## Work to complete
Among the records below, find the lines that contain "granola" and copy each of them.

## Extracted data
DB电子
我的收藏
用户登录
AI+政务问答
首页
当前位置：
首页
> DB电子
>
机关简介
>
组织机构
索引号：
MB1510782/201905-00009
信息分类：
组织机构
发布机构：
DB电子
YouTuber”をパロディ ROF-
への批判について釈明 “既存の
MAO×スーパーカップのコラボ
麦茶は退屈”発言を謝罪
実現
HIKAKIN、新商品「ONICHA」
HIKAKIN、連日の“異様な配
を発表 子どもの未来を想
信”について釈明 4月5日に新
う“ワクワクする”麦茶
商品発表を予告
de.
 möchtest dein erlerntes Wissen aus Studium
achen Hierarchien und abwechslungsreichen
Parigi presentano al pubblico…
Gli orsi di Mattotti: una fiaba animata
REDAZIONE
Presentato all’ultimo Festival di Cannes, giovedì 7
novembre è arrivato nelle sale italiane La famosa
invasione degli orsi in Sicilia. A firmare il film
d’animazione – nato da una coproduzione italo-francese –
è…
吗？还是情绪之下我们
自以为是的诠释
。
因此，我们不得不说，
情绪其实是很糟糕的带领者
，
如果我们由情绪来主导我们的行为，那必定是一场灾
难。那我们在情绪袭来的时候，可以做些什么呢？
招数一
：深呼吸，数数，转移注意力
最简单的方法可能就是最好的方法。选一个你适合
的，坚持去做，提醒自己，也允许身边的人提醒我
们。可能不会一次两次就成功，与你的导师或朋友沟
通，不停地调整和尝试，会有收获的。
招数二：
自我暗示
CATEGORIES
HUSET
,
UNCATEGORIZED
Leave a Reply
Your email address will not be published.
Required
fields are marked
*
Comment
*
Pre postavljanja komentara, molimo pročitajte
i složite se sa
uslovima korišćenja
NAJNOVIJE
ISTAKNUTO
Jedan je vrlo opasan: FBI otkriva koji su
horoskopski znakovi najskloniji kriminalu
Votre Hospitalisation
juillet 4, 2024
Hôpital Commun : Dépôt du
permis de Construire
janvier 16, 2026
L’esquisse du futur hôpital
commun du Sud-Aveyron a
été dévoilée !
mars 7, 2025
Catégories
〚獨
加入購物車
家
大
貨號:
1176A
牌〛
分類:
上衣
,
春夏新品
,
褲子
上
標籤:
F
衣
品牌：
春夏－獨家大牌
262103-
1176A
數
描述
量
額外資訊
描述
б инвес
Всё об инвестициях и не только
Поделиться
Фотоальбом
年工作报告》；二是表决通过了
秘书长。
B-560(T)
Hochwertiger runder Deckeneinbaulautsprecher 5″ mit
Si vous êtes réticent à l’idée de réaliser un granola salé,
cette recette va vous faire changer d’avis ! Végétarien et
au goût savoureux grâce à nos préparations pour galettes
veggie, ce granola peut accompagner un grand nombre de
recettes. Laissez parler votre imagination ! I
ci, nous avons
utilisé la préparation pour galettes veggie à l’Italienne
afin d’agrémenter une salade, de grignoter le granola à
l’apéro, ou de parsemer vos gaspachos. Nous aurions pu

## Result of the exercise
Si vous êtes réticent à l’idée de réaliser un granola salé,
veggie, ce granola peut accompagner un grand nombre de
afin d’agrémenter une salade, de grignoter le granola à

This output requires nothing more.